Here in SVR Regression we got more accurate result, with R2 valued "0.80".

**10.3 Random Forest**

In [None]:
#Fitting Random Forest Regression to the dataset

from sklearn.ensemble import RandomForestRegressor
regressor=RandomForestRegressor(n_estimators=300,random_state=0)
regressor.fit(x_train,y_train)

In [None]:
#Predicting the new result

plt.figure(figsize=(10,6),)
y_pred=regressor.predict(x_test)
plt.scatter(y_test,y_pred,color="#33cc33");

# saving the plot
plt.savefig('Random forest.png')

In [None]:
sns.distplot((y_test-y_pred),bins=50,color="#33cc33");                          #Plotting the grapph

# saving the plot
plt.savefig('Random forest-1.png')

In [None]:
#Checking the performance over metrics

from sklearn import metrics
print("Mean Absolute error=", metrics.mean_absolute_error(y_test,y_pred))
print("Root Mean Squared Error=", np.sqrt(metrics.mean_squared_error(y_test,y_pred)))
print("R2 Score=", metrics.r2_score(y_test,y_pred))

Among all the algorithms, the "Random Forest" outperformed with R2 score of "0.93", which is better among all, so the best fit model for machine learning is Random forest.

##**Downloading the output graphs we made**

As we have saved some figures we can download the saved figures in one go from here.

> Uncomment the code to download  all the figures.



In [None]:
#Downloading the saved figure

files.download('Detecting outliers-1.pdf')
'''
files.download('Detecting outliers-2.pdf')
files.download('Detecting outliers-3.pdf')
files.download('Detecting outliers-4.pdf')
files.download('Detecting outliers-5.pdf')
files.download('Detecting outliers-6.pdf')
files.download('Detecting outliers-7.pdf')

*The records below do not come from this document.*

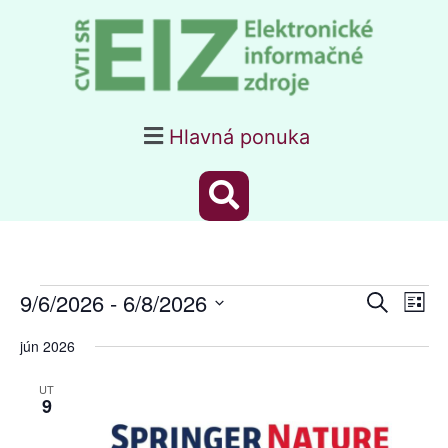
Hlavná ponuka
Webiná
Webin
9/6/2026
 - 
6/8/2026
Vyhľadať
Navig
Zozn
Search
Zobra
Vyberte
dátum.
jún 2026
and
Views
UT
9
Navigat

files.download('Heat Map.png')

files.download('Most car sold.png')

files.download('Price group.png')

files.download('Random forest.png')
files.download('Random forest-1.png')
'''

##**Conclusion**

I learnt various things during this project such as:

*    Exploratory Data Analysis(EDA) can be carried out using Pandas plotting, and use of matplotlib and seaborn package to **develop better insights** about the data.
*    Preprocessing helps in **dealing with missing values** and irregularities present in the data. 
*    Creating new features and **plotting various graphs** to anaysis the data from every viewpooint.
*    Analysing **impact of various columns** like Mileage, Year and HP on the Price increase/decrease.
*    The most important inference drawn from all this analysis is, we get to know what are the features on **which price is highly positively and negatively correlated with and which type of cars public preferred over time**.
*    This analysis will helped me in **choosing which machine learning model** we can apply for various purpose.
*   We tried various models of Machine Learning and from them we found the **best suitable model for ours was "Random forest"**, Errors were almost normallize in it thus result in most accurate result.